Ideas have consequences. Good ideas have good consequences. Bad ideas have bad consequences. Racism reaps a whirlwind of inequities and injustices. Sexism reaps the same. Aimee Byrd, in her wonderful new book Recovering from Biblical Manhood and Womanhood, asks at one point who pays the tab for the ideas that shape the Council for Biblical Manhood and Womanhood [=CBMW]?

It begins with how one its leading voices, John Piper, defines what it means to be masculine and what it means to be feminine.

At the heart of mature masculinity is a sense of benevolent responsibility to lead, provide for and protect women in ways appropriate to a man’s differing relationships.

At the heart of mature femininity is a freeing disposition to affirm, receive and nurture strength and leadership from worthy men in ways appropriate to a woman’s differing relationships.

Say what they want now, the CBMW folks seemed either to state, defend or not criticize the anchoring of submission of the female in the eternal subordination of the Son to the Father, which has been shown to be unorthodox if not worse. No apologies have been offered by CBMW for the views of Bruce Ware, Wayne Grudem, and Owen Strachan. Don’t look for them either. It’s not in their DNA to be wrong. (Last three sentences are entirely my own thoughts.)

Image: Cover Photo

Byrd now:

I have the opportunity to speak in many churches. I get to speak at women’s retreats and coed conferences, as well as at universities and seminaries. I do this as a laywoman. And I see the toll that the yellow wallpaper is taking on my friends from countless churches, my loved ones, and all those I meet through these engagements and who seek me out online.

She’s right about what’s next: who gets hurt? Not the primary voices of authority:

You see, it doesn’t hurt many of the top names in certain evangelical circles to endorse these books teaching ESS or ERAS, to affirm the orthodoxy of errant teaching on the Trinity, complementarianism, and gender roles, and to continue to headline together at conferences. But I see who picks up the tab for this irresponsibility – the regular churchgoing people who are trying to honor God in their singleness or as wives and . husbands.

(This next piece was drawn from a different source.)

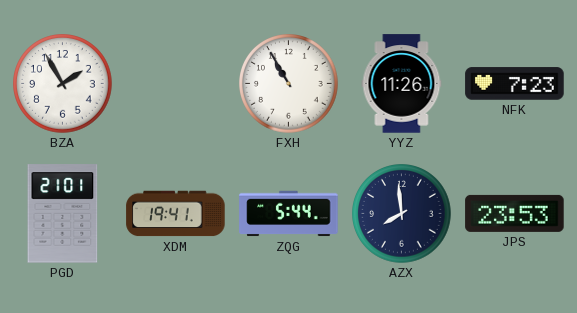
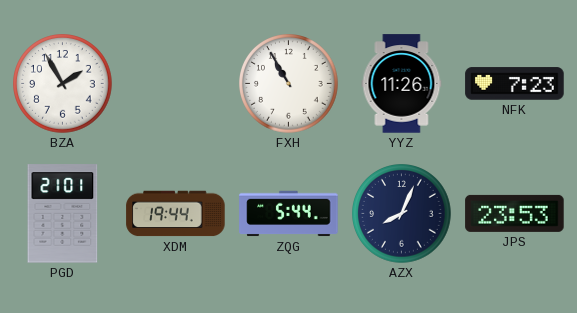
XDM: 19:41 -> 19:44
AZX: 7:59 -> 8:04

My experience is that such persons are lauded for the countercultural (so-called) fidelity to the Bible. I now reformat.

I have seen the cost in my own experiences, and I am seeing it in all the emails I am getting from women who can’t use a word like career, lest it sound too ambitious;

women who have no voice in their churches the men are the leaders who have all the valuable input;

women who are stuck in ministries that teach “true womanhood” and are considered divisive if they point out heretical teaching on the Trinity in their book study;

women who are frustrated because they do not fit into the “biblical womanhood” box of nursery duty and potlucks and feel marginalized in their own church;

women who have expressed their conflict of desiring to be “good complementarians" while wanting to cry when they read some of the material marketed to them by so-called trusted Christian resources;

and women who are encouraged to go to seminary for a master of arts degree but then discover doors closed for most paying jobs for which they are qualified.

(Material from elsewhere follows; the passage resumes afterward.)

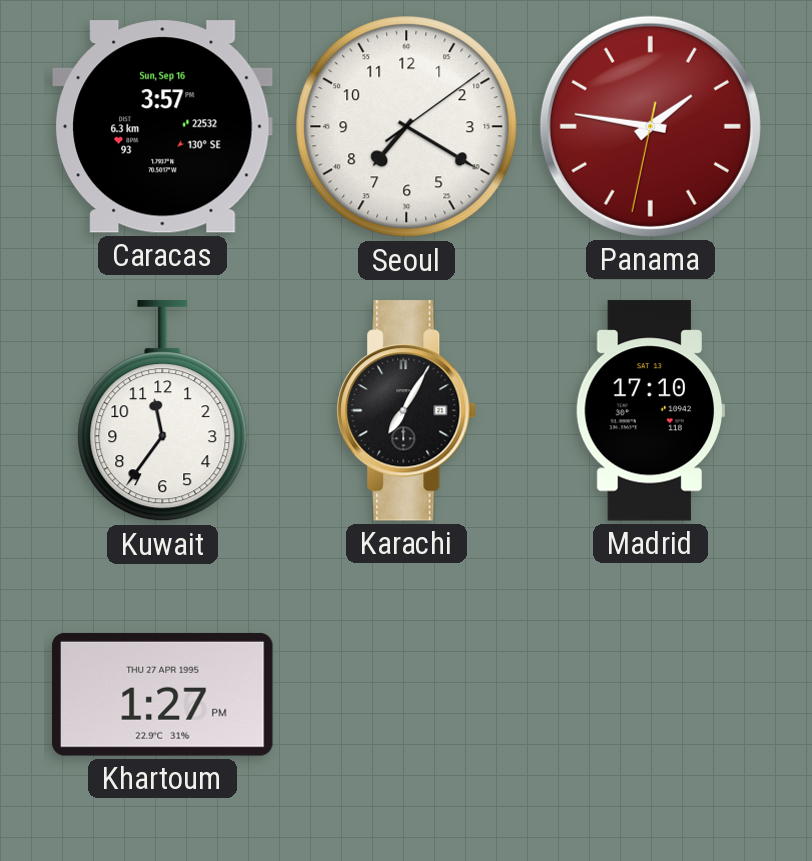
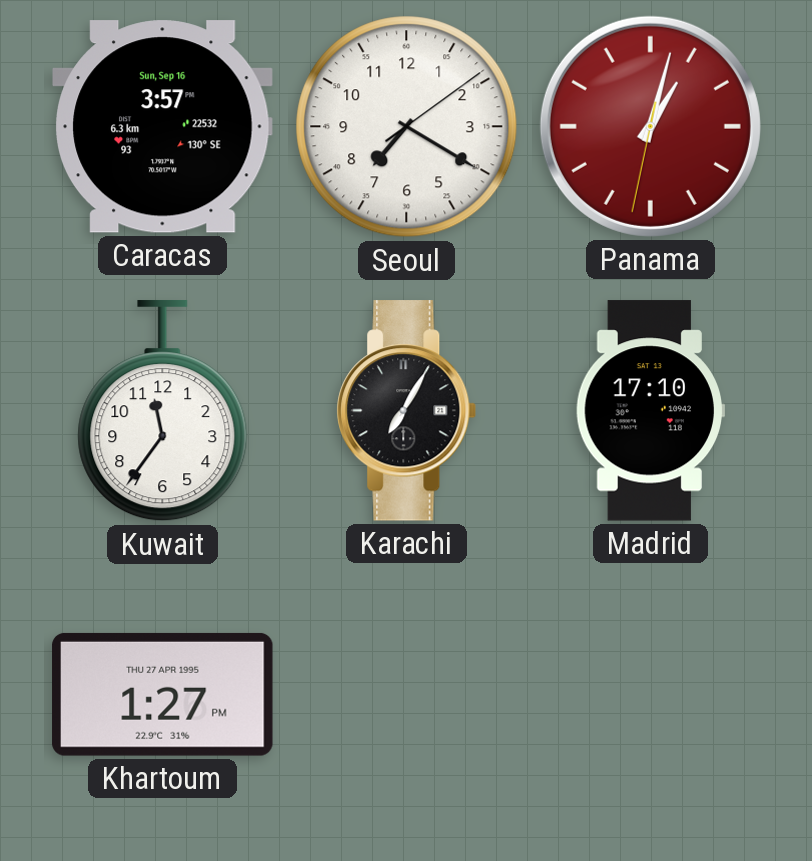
Panama: 1:46 -> 1:02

Worse, I hear from women who are in and who have come out of abusive situations under this kind of irresponsible teaching.

When this so-called complementarian teaching, advocating such poor theology and environment for women, is presented as our design from creation and part of the gospel structure, I’m not surprised that some end up questioning their faith.

So Aimee Byrd concludes her chapter with these words of exhortation:

We need to peel off this yellow wallpaper and reveal our true biblical aim. We are not directed to biblical manhood nor biblical womanhood; we are directed to Christ. Our aim is to behold Christ, as his bride, as fellow sons in the Son.